The PC maker increases gross margins, even in these competitive times
Like most weekend couch potatoes, I can't help but notice the Best Buy and Circuit City ads. All right, I read the ads and throw away the newspaper -- who wouldn't with all the bad news lately? I'm sure more than a few CIOs have noticed how fast the new Pentium 4 PCs are dropping in price. Fully loaded units are going for less than four figures. But despite the great prices, there doesn't seem to be a big push among businesses to replace older desktop units. Low prices aren't the driving force they once were. I'm sure companies such as Dell Computer, Hewlett-Packard, and others would love to know when business demand for PCs will pick up.

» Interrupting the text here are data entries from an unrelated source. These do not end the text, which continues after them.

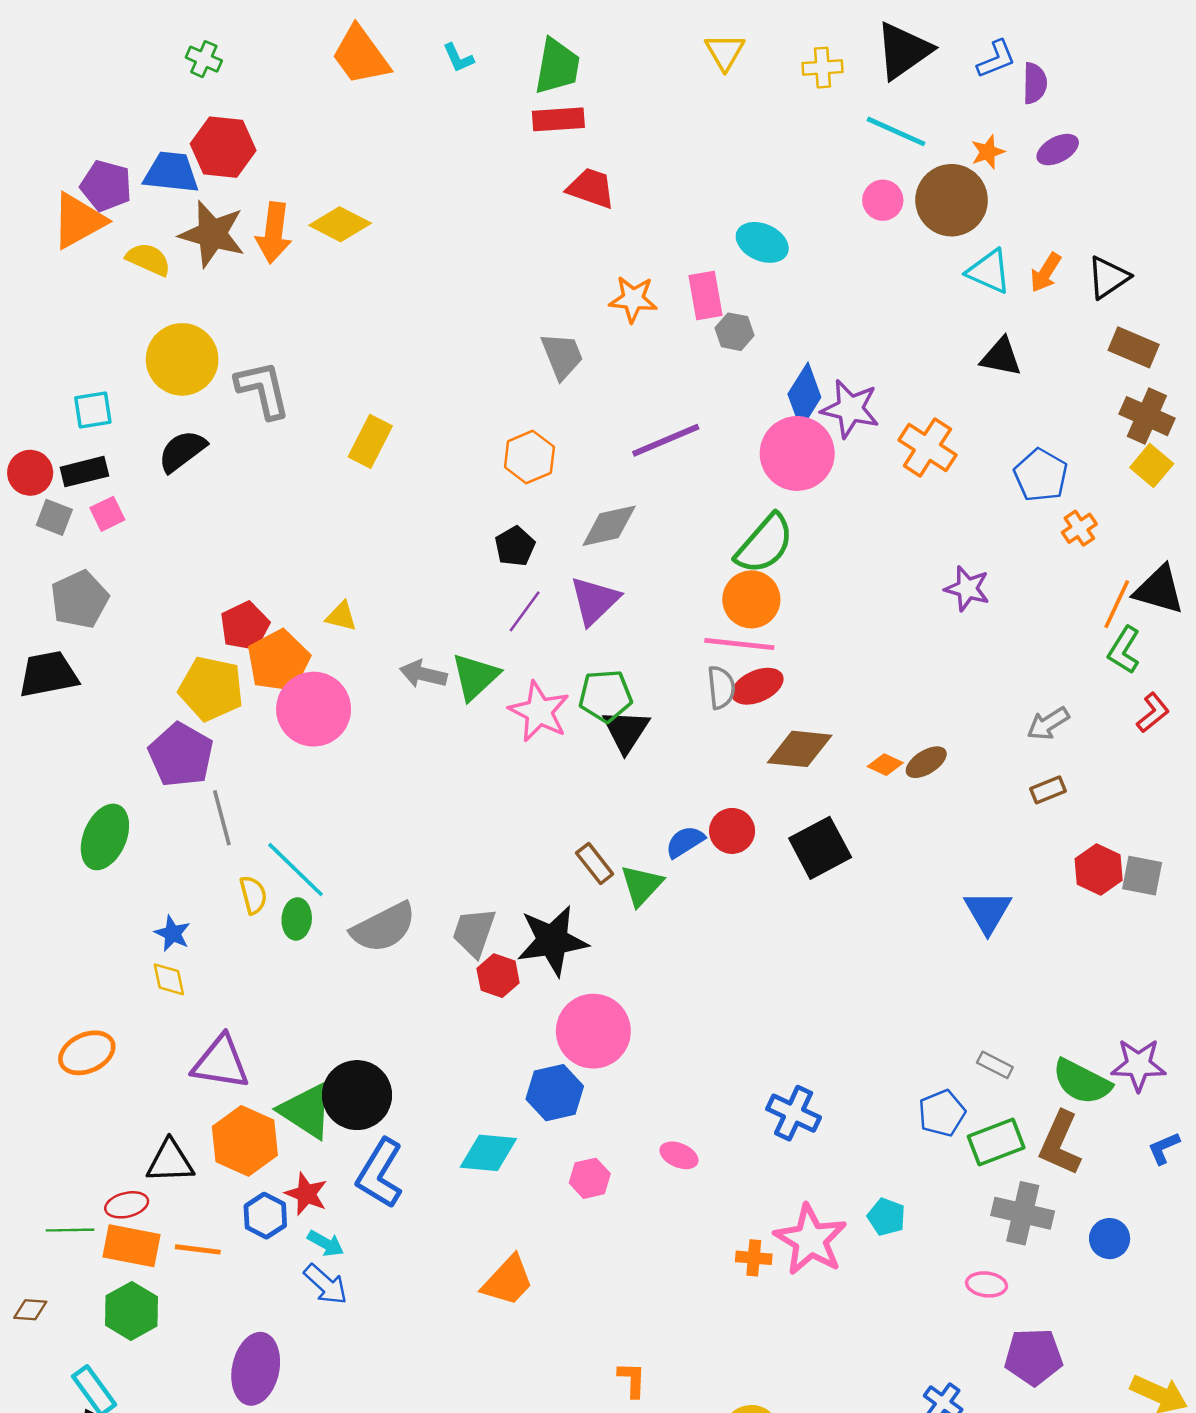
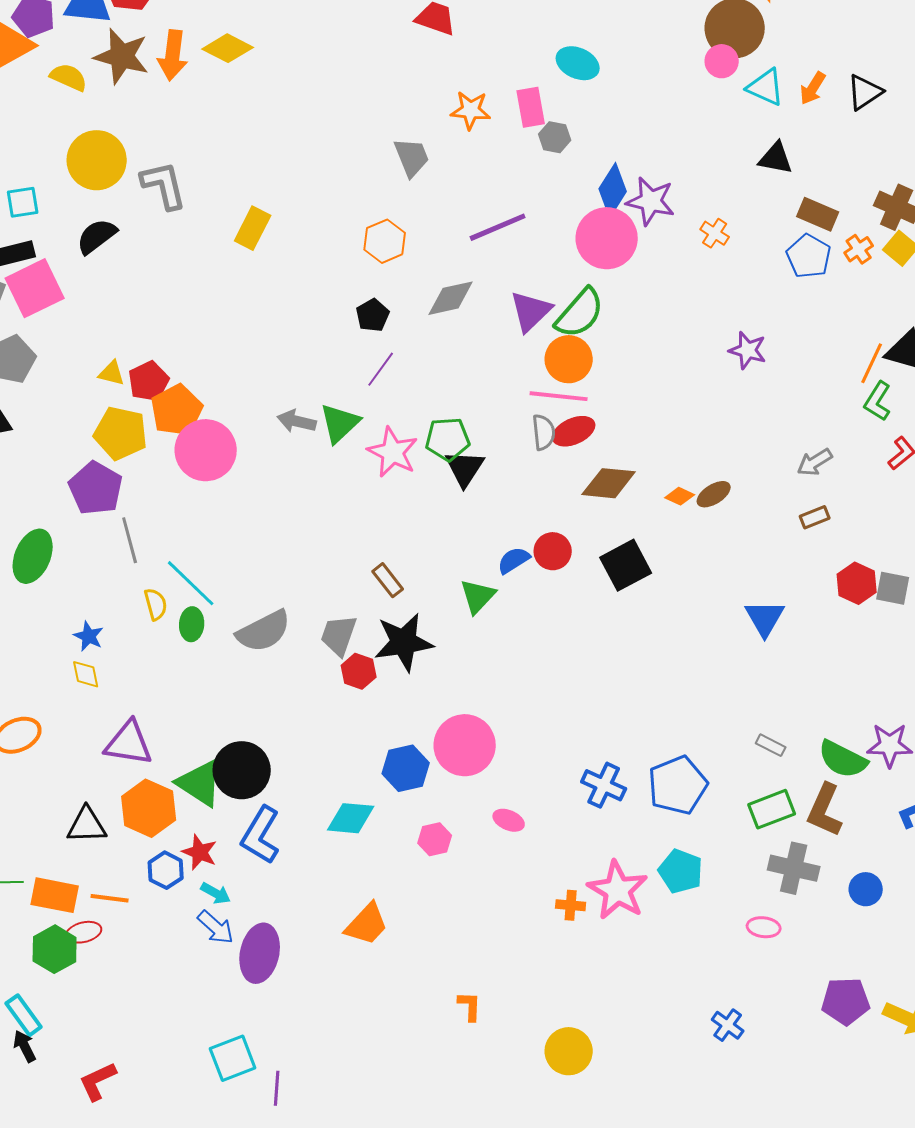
pink circle: (883, 200) -> (722, 61), moved
brown rectangle: (1134, 347) -> (818, 214), moved
orange cross: (927, 447) -> (715, 233), size x0.6
pink square: (107, 514) -> (35, 288), size x2.0
orange cross: (1079, 528) -> (859, 249), moved
purple triangle: (595, 601) -> (531, 311), moved
yellow triangle: (341, 616) -> (112, 373), moved
brown rectangle: (595, 863) -> (388, 580), moved
pink circle: (593, 1031) -> (465, 745), moved
blue pentagon: (942, 1113) -> (678, 785), moved, size x1.5
red ellipse: (127, 1205) -> (84, 932), moved
cyan pentagon: (886, 1217) -> (681, 871), size x1.4
purple pentagon: (1034, 1357) -> (846, 1001), moved
purple ellipse: (256, 1369) -> (260, 953), moved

There once was a time when new applications and ever-evolving operating-system demands required hardware upgrades. Not anymore. It's clear that the new Pentium 4 PCs running at 2 GHz or more with Windows XP are overkill for most available desktop and network applications. In fact, for E-mail, word processing, and spreadsheets -- the primary uses of most business users -- we could go back to the Pentium III without much difficulty.

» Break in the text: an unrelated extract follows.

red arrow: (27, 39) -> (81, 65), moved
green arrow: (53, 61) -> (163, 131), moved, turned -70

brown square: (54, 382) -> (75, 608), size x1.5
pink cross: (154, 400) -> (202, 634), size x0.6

But at some point, physical wear and tear will require replacement of hardware. Disk drives wear out, memory needs to be expanded, and eventually it will be cost-efficient to replace rather than repair. Because the replacement PC cycle has been deferred by many companies, it's not too surprising to see that Smith Barney estimates that worldwide PC unit shipments will rise 6% in 2003 over last year. More important, it estimates shipments of desktop units will grow 3%, but notebooks will jump 17%.
My initial reaction was that these estimates may be too high in a weak spending environment, but after listening to Dell's earnings call last week, the overall PC demand numbers don't seem that absurd. Dell (DELL -- Nasdaq) reported revenue of $9.7 billion for its fiscal fourth quarter, ended Jan. 31, up 21% year over year and up 6% quarter over quarter. Earnings per share came in at a reasonably solid 23 cents. However, total unit shipments grew by 25% year over year, substantially ahead of the rest of the industry, according to Dell, which saw unit volume growth estimated to be 0% to 1% year over year. The company continues to gain share in most markets. Even within the highly penetrated U.S. market, Dell saw PC retail sales go up 38% year over year.

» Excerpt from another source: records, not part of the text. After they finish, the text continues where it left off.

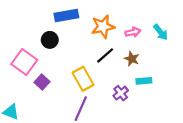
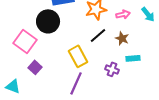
black circle: (50, 40) -> (48, 21), size x1.5
purple square: (42, 82) -> (35, 67), moved
purple cross: (121, 93) -> (112, 69), turned -32

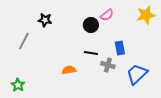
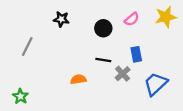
pink semicircle: (107, 15) -> (132, 19), moved
black star: (45, 20) -> (61, 19), moved
gray cross: (108, 65) -> (123, 74), turned 32

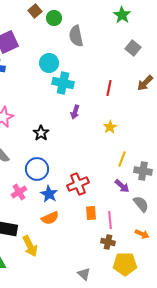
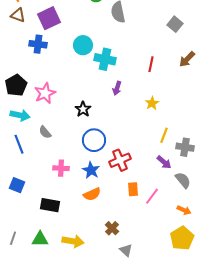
cyan circle: (49, 63) -> (83, 45), moved
blue circle: (37, 169) -> (94, 140), moved
pink cross: (19, 192) -> (61, 168), turned 35
pink line: (110, 220) -> (152, 196), turned 42
brown cross: (108, 242) -> (112, 228), moved, turned 32
yellow arrow: (30, 246) -> (73, 241), moved, turned -55
yellow pentagon: (125, 264) -> (182, 238), moved, turned -30

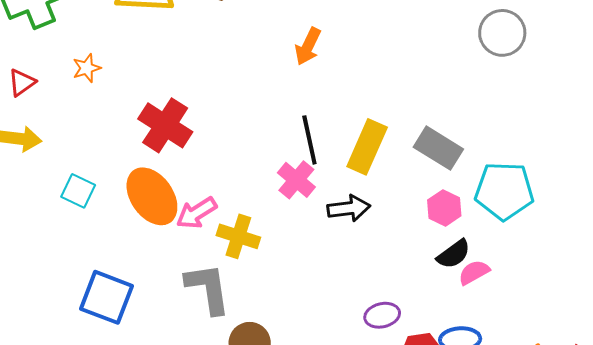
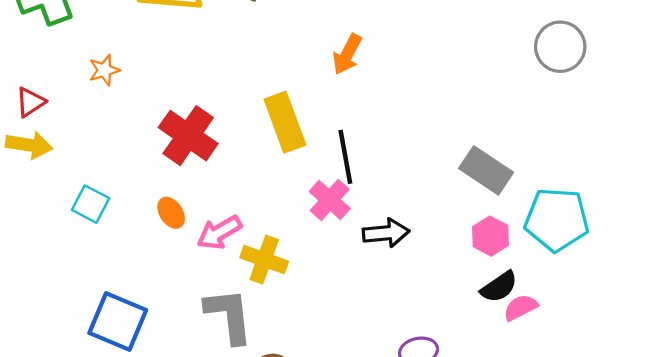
red triangle: (22, 83) -> (30, 102), moved
yellow rectangle: (367, 147) -> (285, 122), moved, turned -46
orange ellipse: (152, 196) -> (171, 213), size x0.5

What amazes me is that Dell can continue to increase gross margins in a tough and competitive environment. It had a gross margin of 18.3% for its fourth quarter (Gateway's comparable gross margin is 12.3%) as it continued to pressure its component suppliers. One way Dell squeezes additional profits from suppliers is to delay paying its bills. In fact, Dell is one of the few companies that has a cash-conversion period of -40 days. It actually ends up receiving the cash from its customers 40 days before it pays its own vendors. The company also is excellent at keeping its operating costs down; operating expenses, including research and development, as a percentage of revenue were 9.9%, less than half of Gateway's 23.6%.
Dell trades at 22.6 times Wall Street analysts' fiscal 2004 estimates of 99 cents per share. Though the company's stock isn't cheap, given its strong competitive position, above-average industry growth trends, and ability to turn over assets quickly, the company is no longer grossly overvalued.